Accessing little-used documents from the fiscal for the period 1819 to 1834, Browne describes British slavery in Berbice through the petitions the enslaved used to critique the system. This examination portrays a form of slavery that was much more akin to Spanish structures defined through the Tannenbaum Thesis than the harsh legal controls that defined most of the American South. Using the fiscal office as his central resource, Browne applies James Scott’s ideas of cultural resistance to also explore how different plantation environments often involved many intracommunity contests for power.

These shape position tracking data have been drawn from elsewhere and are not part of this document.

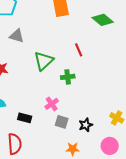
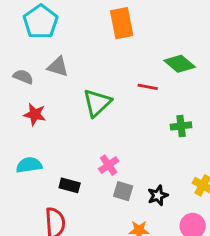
green diamond: (103, 20) -> (180, 64), moved
red line: (79, 50) -> (148, 87), turned -56
green cross: (68, 77) -> (181, 126), moved

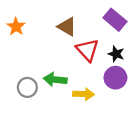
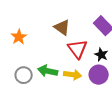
orange star: (16, 27) -> (19, 37), moved
yellow arrow: (83, 94) -> (73, 75), moved

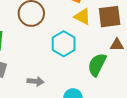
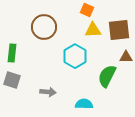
yellow triangle: (82, 17) -> (93, 30), turned -30

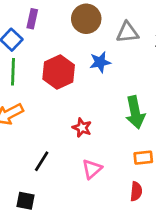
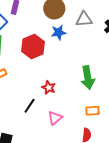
blue star: (100, 62) -> (59, 32), moved
black line: (42, 161) -> (30, 106), moved

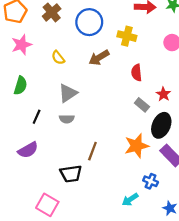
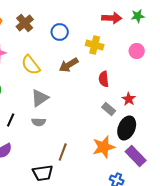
blue circle: (89, 22) -> (60, 32), size x0.7
yellow semicircle: (58, 58) -> (31, 65), size x1.5

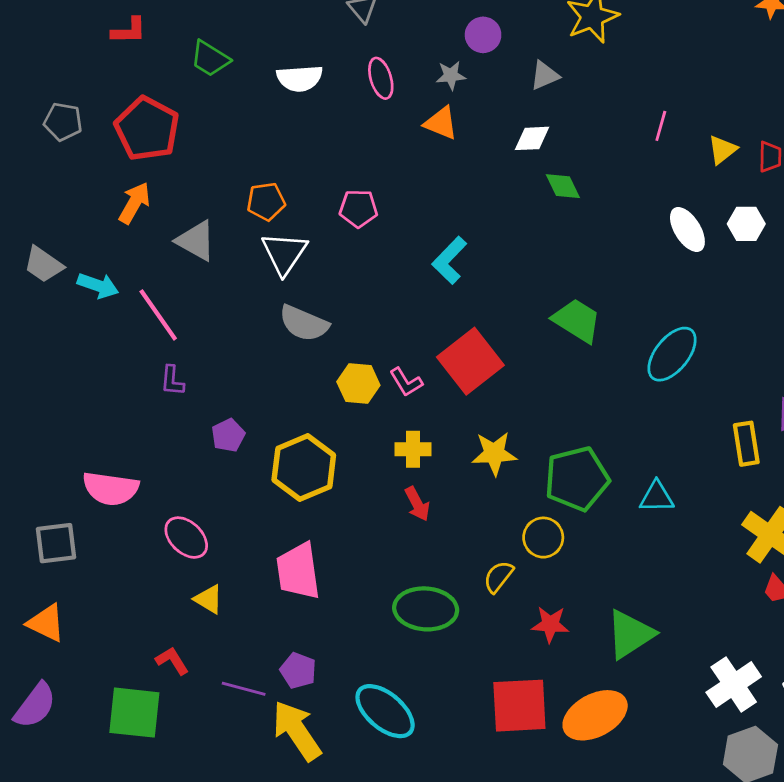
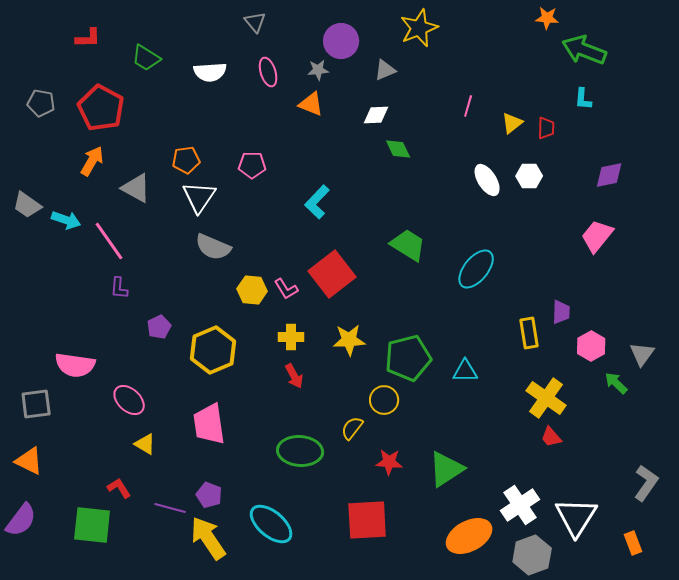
purple circle: (483, 35) -> (341, 41), size x1.4
orange ellipse: (595, 715) -> (469, 536), moved

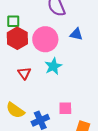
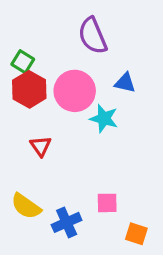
green square: (13, 21) -> (23, 62), turned 32
cyan star: (53, 66) -> (104, 119), moved, turned -30

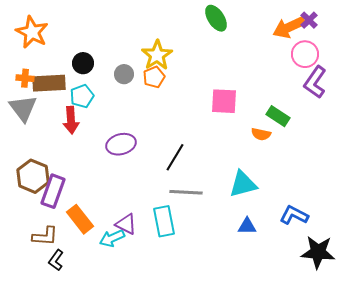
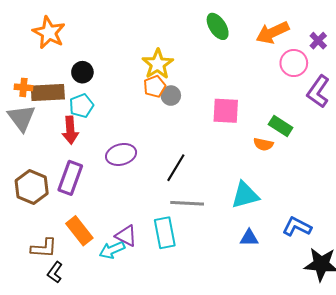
purple cross: (309, 20) -> (318, 41), moved
orange arrow: (289, 27) -> (272, 33), moved
orange star: (32, 32) -> (49, 33), moved
pink circle: (305, 54) -> (294, 63), moved
gray circle: (124, 74) -> (171, 96), moved
purple rectangle: (53, 191) -> (70, 178), moved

The official responsibilities of the fiscal, which included many different legal protections, were known to enslaved people who often negotiated much within their own communities, with masters and overseers, and with different drivers. Because of this focus on enslaved voices, Browne highlights that his work is intended to be unromantic. Rather, this is a tale of mixed motives that moves betwixt categories of race, class, and gender. For example, the cases of individual obeah practitioners and their contests for power within the slave community often left masters choosing skillful captives as community leaders from a contested rather than subdued population.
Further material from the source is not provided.